Yeah I've seen a really heinous version of Miller's _Quiet Days in Clichy. 
_
That would be a beautiful film visually. I love that book, but just like _A Confederacy of Dunces _and _Quiet Days in Clichy _it would just be a joke in the wrong hands.


----------



## Thalassa (Jun 10, 2010)

In fact I elect Sophia Coppola to make these films I've mentioned. She did an excellent job with _The Virgin Suicides._


----------



## Vivid Melody (Apr 25, 2011)

I can't decide on actors.


----------



## Duck_of_Death (Jan 21, 2011)

I would like to see "At the Mountains of Madness" adapted into a big screen movie. It was _going_ to happen (with Guillermo Del Toro at the helm)--but similar to other budding Universal productions like "Halo" and "The Gunslinger", it fell through. Pity.
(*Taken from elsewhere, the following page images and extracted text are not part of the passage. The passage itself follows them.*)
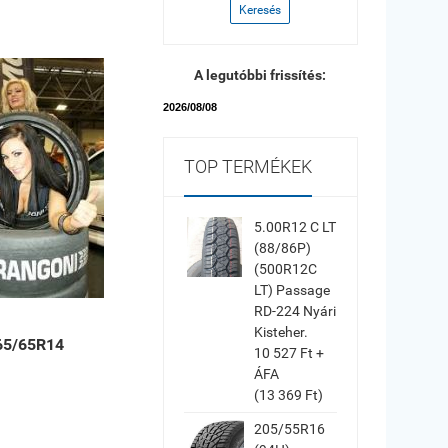
Keresés
A legutóbbi frissítés:
2026/08/08
TOP TERMÉKEK
5.00R12 C LT
(88/86P)
(500R12C
LT) Passage
RD-224 Nyári
Kisteher.
65/65R14
10 527 Ft +
ÁFA
(13 369 Ft)
205/55R16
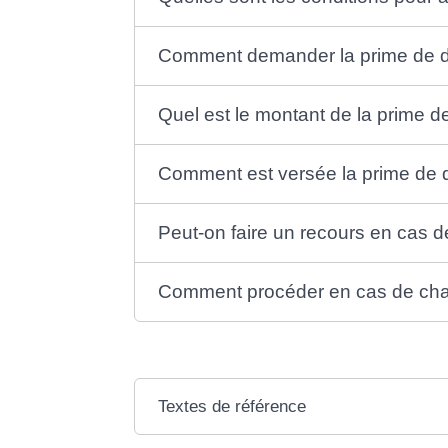
Comment demander la prime de
Quel est le montant de la prime
Comment est versée la prime d
Peut-on faire un recours en cas
Comment procéder en cas de cha
Textes de référence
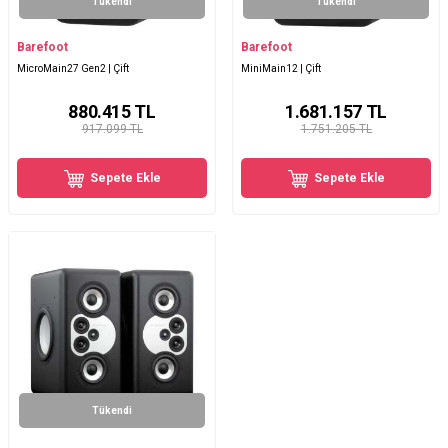
Tükendi
Tükendi
Barefoot
Barefoot
MicroMain27 Gen2 | Çift
MiniMain12 | Çift
880.415
TL
1.681.157
TL
917.099 TL
1.751.205 TL
Sepete Ekle
Sepete Ekle
Tükendi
A "Blood Meridian" movie would be interesting, to say the least. I'm a fan of Cormac McCarthy's work...however, I feel this one would be difficult to translate to the big screen due to graphic violence and unconventional story structure. This one has been in developmental hell for multiple years which means it'll probably never be made. Shame as the Western has gone the way of the Dodo bird. 
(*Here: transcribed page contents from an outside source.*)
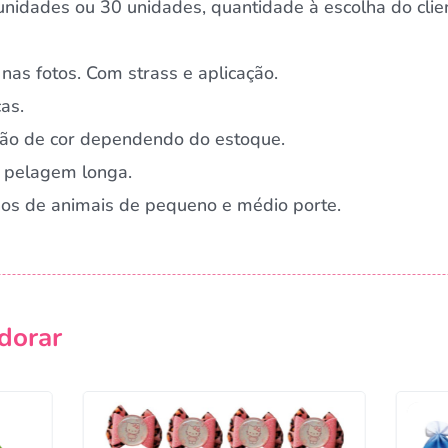
nidades ou 30 unidades, quantidade à escolha do clie
nas fotos. Com strass e aplicação.
as.
ação de cor dependendo do estoque.
 pelagem longa.
rnos de animais de pequeno e médio porte.
dorar
Campanha lançada com sucesso!
Voltar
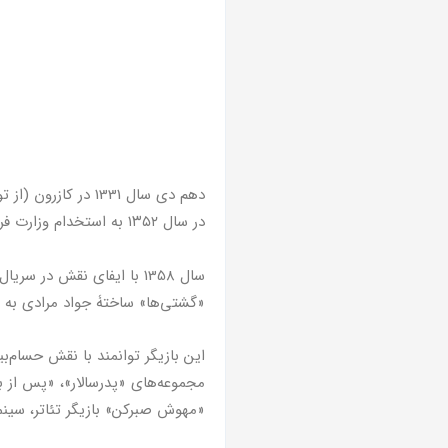
در سال ۱۳۵۲ به استخدام وزارت فرهنگ‌و‌هنر درآمد.
«گشتی‌ها» ساختۀ جواد مرادی به ف
این بازیگر توانمند با نقش حسام‌ب
مجموعه‌های «پدرسالار»، «پس از ب
«مهوش صبرکن» بازیگر تئاتر، سینم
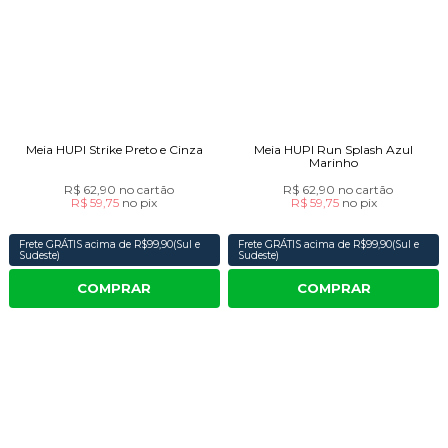
Meia HUPI Strike Preto e Cinza
Meia HUPI Run Splash Azul
Marinho
R$ 62,90
no cartão
R$ 62,90
no cartão
R$ 59,75
no
pix
R$ 59,75
no
pix
Frete GRÁTIS acima de R$99,90(Sul e
Frete GRÁTIS acima de R$99,90(Sul e
Sudeste)
Sudeste)
COMPRAR
COMPRAR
As a fan of the occasional graphic novel, I would enjoy an adaptation of Frank Miller's "The Dark Knight Returns"--nonetheless, as it was a satire of the then Cold War era, it would be outmoded in today's Post 9/11 world. It's going to made into a direct-to-video animation project ala last month's "Batman: Year One" (also Miller) but that one turned out to be absolute crap.


----------



## owlet (May 7, 2010)

FreeSpirit said:


> Ender's Game
> 
> Better be* just like the book*, though.
> Heard they were trying to do it, actually.
> Seems nothing came of that.


 Yes. Yes! I love this book so much! 

A Haruki Murakami one other than 'Norwegian Wood' (it was a decent film, but I'd have liked to see how Wind-Up Bird or Kafka on the Shore would be adapted).
Have no clue about who'd play who though XD


----------



## saffron (Jan 30, 2011)

I'm also a big fan of "Confederacy of Dunces," but I have my doubts as to whether it could be done well. (Any thoughts on who could play Ignatius well?)

Same goes for "The Amazing Adventures of Kavalier and Clay." It could be great, or.... an insult.


----------



## Aedesia (Nov 17, 2011)

Left Hand of Darkness by Ursula K. Le Guin!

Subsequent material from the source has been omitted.